First, it used multiple search tools to find class-based common fragments among the reference spectra. Eight common fragments of fentanyl compounds were identified through this search. Second, it conducted a similarity search using spectral data found in reference libraries, and an internal in-house spectral library of 213 fentanyls generated using the FAS Kit v1-3 was searched for similarity patterns. In the third and final step, the workflow investigated molecular networks to identify compounds that differed by transformations, such as methylation, hydration, dealkylation and so on. These rules were used to correctly identify a set of ‘unknown’ fentanyl standards from the CDC Emergent Panels spiked into urine.
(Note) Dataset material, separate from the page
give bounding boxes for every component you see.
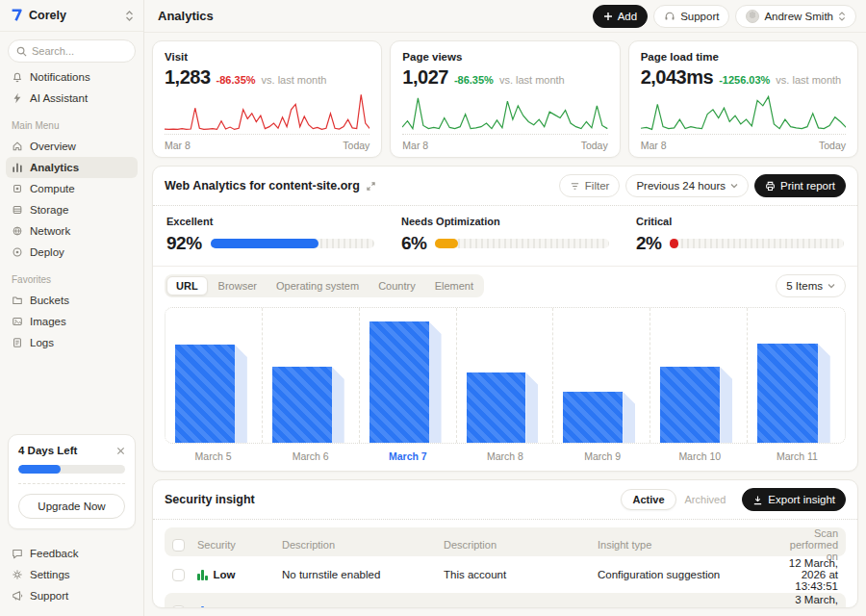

This ability to perform untargeted analysis is arguably one of the greatest advantages of high-resolution MS for fentanyl screening. Its potential for providing unbiased information on all constituents of the sample, and in turn identifying the presence of unknown fentanyl analogs, provides a rapid view on the emerging and changing illicit drug landscape. It can also allow the retrospective analysis of previous samples to see if newly identified fentanyls were present in past overdose cases.

Conclusion

Forensic laboratories face an increasing workload trying to analyze the growing number of illicit opioid analogs in circulation. The higher potencies of fentanyls and the large number of structurally similar fentanyl isomers found in illicit drugs present a unique analytical challenge that requires highly sensitive and accurate techniques that work quickly on biological samples.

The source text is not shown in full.